Content starts

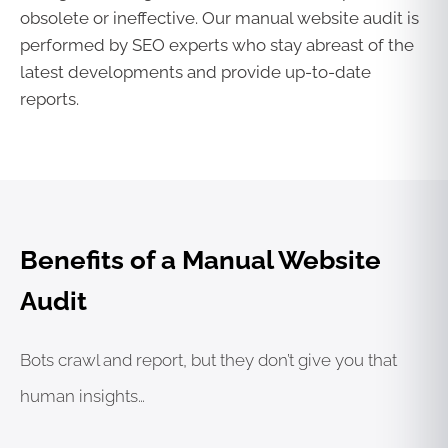
obsolete or ineffective. Our manual website audit is
performed by SEO experts who stay abreast of the
latest developments and provide up-to-date
reports.
Benefits of a Manual Website
Audit
Bots crawl and report, but they don’t give you that
human insights…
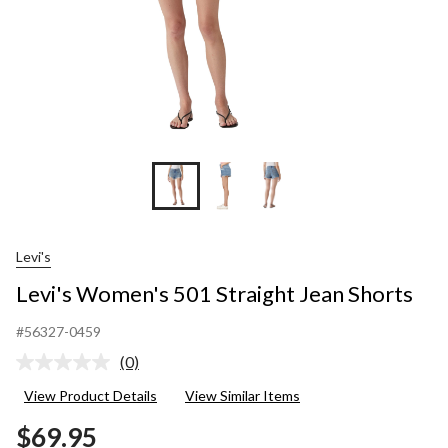
Levi's
Levi's Women's 501 Straight Jean Shorts
#56327-0459
(0)
No
rating
View Product Details
View Similar Items
value.
Same
$69.95
page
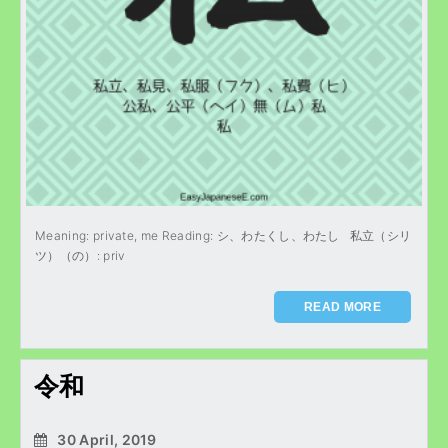
Meaning: private, me Reading: シ、わたくし、わたし 私立（シリ
ツ）（の）: priv
READ MORE
令和
30 April, 2019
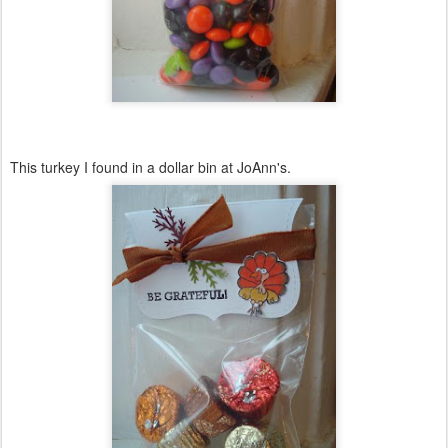
This turkey I found in a dollar bin at
JoAnn's
.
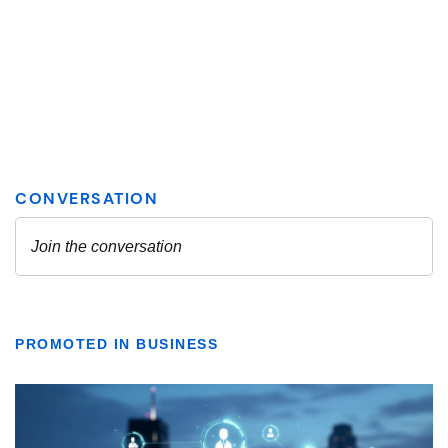
PROMOTED IN BUSINESS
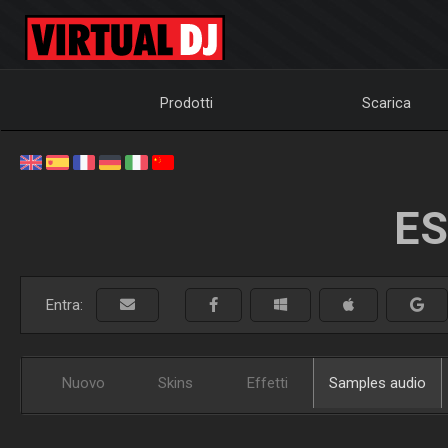
Prodotti
Scarica
ES
Entra:
Nuovo
Skins
Effetti
Samples audio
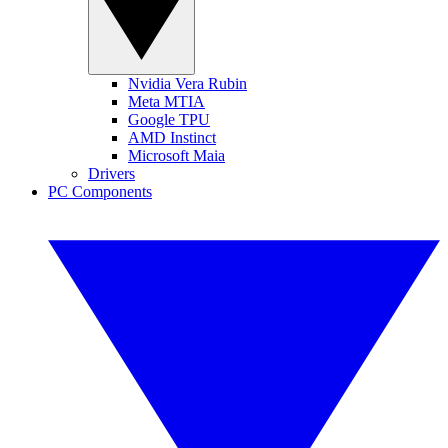
Nvidia Vera Rubin
Meta MTIA
Google TPU
AMD Instinct
Microsoft Maia
Drivers
PC Components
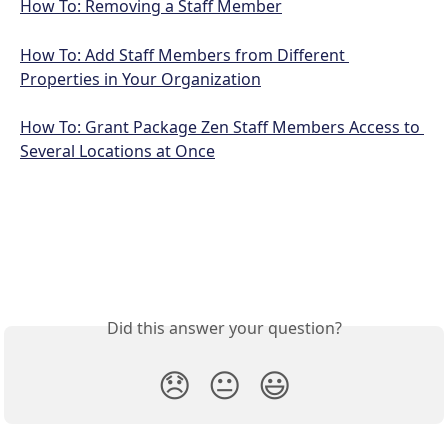
How To: Removing a Staff Member
How To: Add Staff Members from Different 
Properties in Your Organization
How To: Grant Package Zen Staff Members Access to 
Several Locations at Once
Did this answer your question?
😞
😐
😃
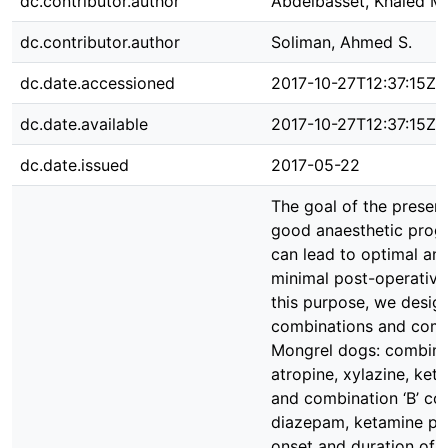
dc.contributor.author
Abdelbasset, Khaled M.
dc.contributor.author
Soliman, Ahmed S.
dc.date.accessioned
2017-10-27T12:37:15Z
dc.date.available
2017-10-27T12:37:15Z
dc.date.issued
2017-05-22
The goal of the present
good anaesthetic prog
can lead to optimal ana
minimal post-operative
this purpose, we desig
combinations and compa
Mongrel dogs: combinati
atropine, xylazine, ket
and combination ‘B’ con
diazepam, ketamine plu
onset and duration of a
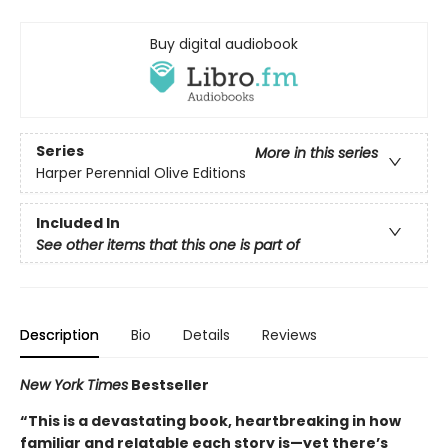
Buy digital audiobook
Series
More in this series
Harper Perennial Olive Editions
Included In
See other items that this one is part of
Description
Bio
Details
Reviews
New York Times
Bestseller
“This is a devastating book, heartbreaking in how
familiar and relatable each story is—yet there’s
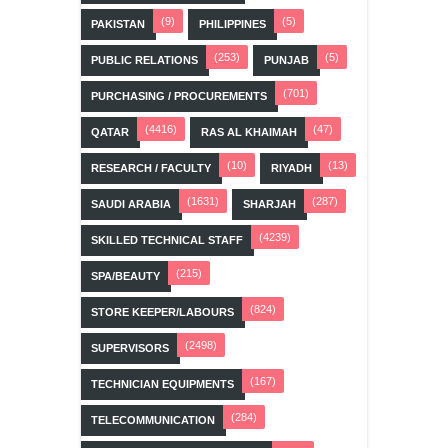
(9)
(5)
PAKISTAN
PHILIPPINES
(253)
(5)
PUBLIC RELATIONS
PUNJAB
(701)
PURCHASING / PROCUREMENTS
(4416)
(47)
QATAR
RAS AL KHAIMAH
(10)
(13)
RESEARCH / FACULTY
RIYADH
(1631)
(287)
SAUDI ARABIA
SHARJAH
(4239)
SKILLED TECHNICAL STAFF
(215)
SPA/BEAUTY
(824)
STORE KEEPER/LABOURS
(2498)
SUPERVISORS
(167)
TECHNICIAN EQUIPMENTS
(284)
TELECOMMUNICATION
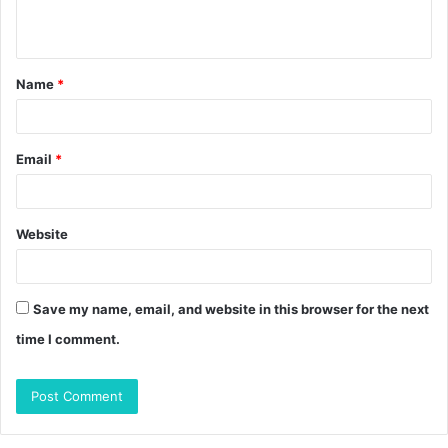
n
t
Name
*
*
Email
*
Website
Save my name, email, and website in this browser for the next
time I comment.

Content ends

• [Goal of the exercise]
Out of the records above, set down only the lines from the one that contains "PC Components" through the one that contains "minimal post-operative", unchanged and without the pictures.

• [Response to this exercise]
PC Components
How To: Removing a Staff Member
How To: Add Staff Members from Different 
Properties in Your Organization
How To: Grant Package Zen Staff Members Access to 
Several Locations at Once
Did this answer your question?
😞
😐
😃
dc.contributor.author
Abdelbasset, Khaled M.
dc.contributor.author
Soliman, Ahmed S.
dc.date.accessioned
2017-10-27T12:37:15Z
dc.date.available
2017-10-27T12:37:15Z
dc.date.issued
2017-05-22
The goal of the present
good anaesthetic prog
can lead to optimal ana
minimal post-operative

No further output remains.